Saturday, July 3, 2010

Taqueria Tex Mex


Thursday June 24th 2010
Taqueria Tex Mex, Charlotte Pike, Nashville, TN

Having spent the entirety of the previous day hurtling forwards at 70 miles per hour from Providence all the way to Nashville, I was a little jittery and out of focus by the time I arrived. My thoughts weren’t forming properly, I’d developed a stutter, and I needed several rounds of what ended up being Budweiser to bring me back to a familiar mental state. In the morning I was rudely awakened far earlier than I had hoped by a call from a Vanderbilt psychology student trying to schedule me for a computer test. Immediately afterwards I was off to look at a prospective home, and that’s when it sunk in; I moved to Nashville.
Still shaking off my phantom movement sensations and Budweiser brain dent, despite a couple hours of couch rest and substantial iced coffee intake, I decided post house viewing that some food was in order. Crom did his best to maneuver his shapely figure into any available crevasse of space in the tightly packed and hermetically sealed Old Vanny, who naturally held up well under less than ideal conditions (as I knew she would), and from there we set off up Charlotte Pike straight to the Tex Mex taco truck.
Tex Mex is a term that rubs me the wrong way. Take the “Tex” out and then we’re talking. But hey, a burrito’s a burrito right? Wrong. Because apparently, this, this right here, believe it or believe it not, is a Burrito. I know exactly what your thinking, “That is most certainly not a burrito.”, and I’m just not too sure what to tell you.

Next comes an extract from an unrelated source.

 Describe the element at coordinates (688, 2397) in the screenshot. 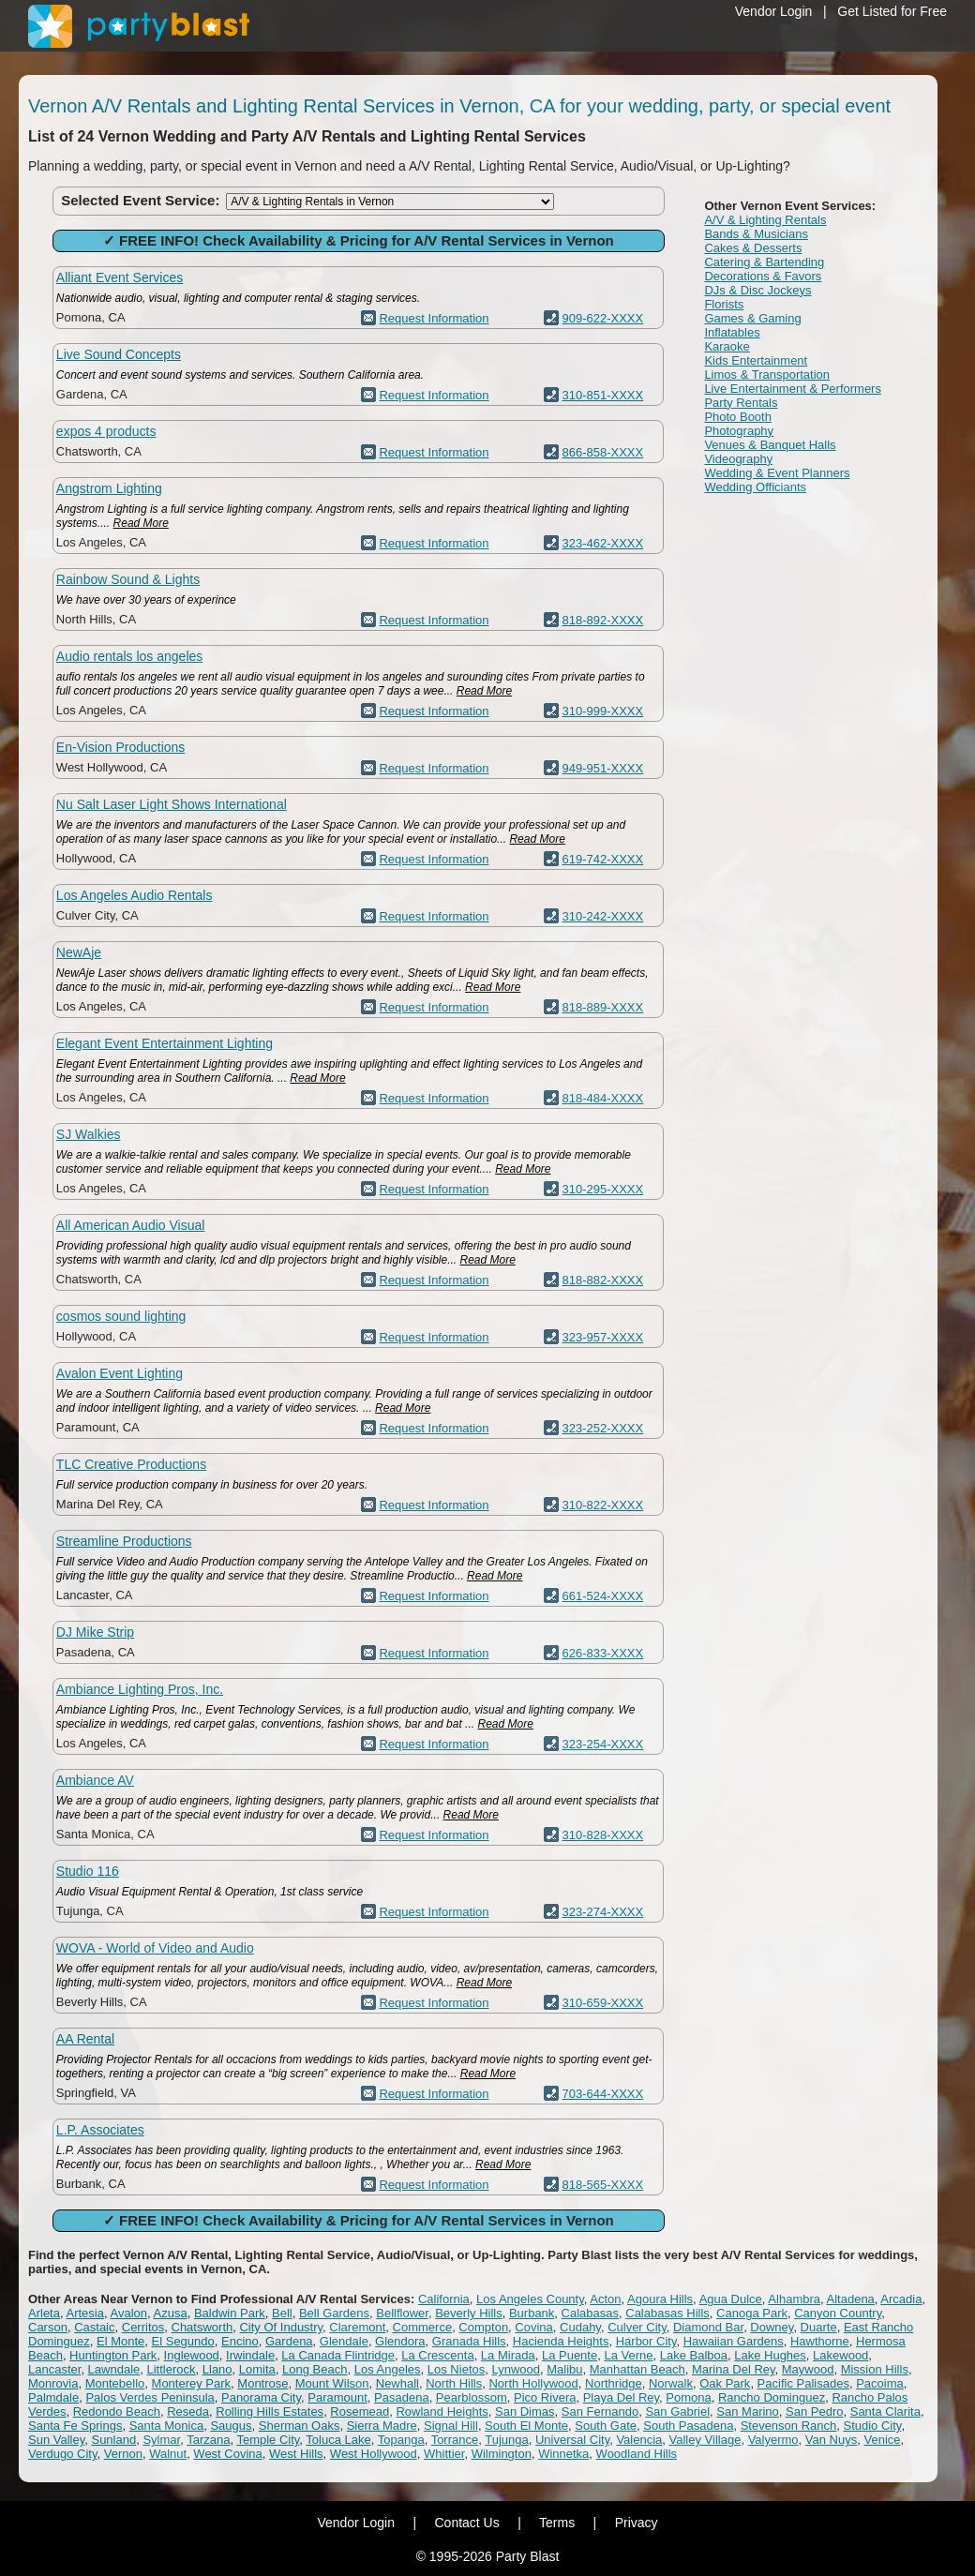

Their menu lists all the items in Spanish with the English term in a smaller font underneath, and right under ‘Pirata’ it said ‘Burrito’, so I ordered a Pastor Pirata. Dazed, hungry, and in no type of detective mood, the malformation and possible complete mix up of my burrito initially went unnoticed, but the oddity of it slowly began to sink in.
“Is this the burrito?”, I asked Crom. He nodded yes. “What did you get?”, I asked him after noticing his plate.
“Two Quesadillas.”, he responded. I had asked, because the similarities in appearance between our two dishes were many. The only difference really being that his Quesadillas were smaller than my burrito. Crom then pointed out the lack of beans, rice, and lettuce in my burrito, but how it didn’t matter anyways, seeing as how those things are cheap “filler food”, that you could easily throw together at home. “Is there cheese in there?”, he asked. I peeled back the tortilla like so, revealing a good portion of cheese. “Sometimes there is, sometimes there isn’t.”, he told me, “I’m not sure what part of Mexico these people are from.”

It now being obvious that Pirata is just some “Tex-Mex” style term indicating the large size of a Quesadilla, Quesadilla indicating regular or medium, and Taco (granted the tacos are served on flour tortillas) the small size, the menu here suddenly shrunk considerably.
All nit picking, ingredient listing, and contour examination aside, my jumbo Quesdailla was good. Chewy chunks of seasoned pork, sliced avocado, onions, cilantro, all melded together with a handful of cheese and topped with a delicious and spicy orange colored sauce. Wether it was a Burrito or not ceased to trouble me once I began eating it. Maybe I’d been expecting something a little bit different, but I learned long ago that you take what you can get from places like this. Places that despite having a store front restaurant location, opt for running the business out of a truck in the parking lot.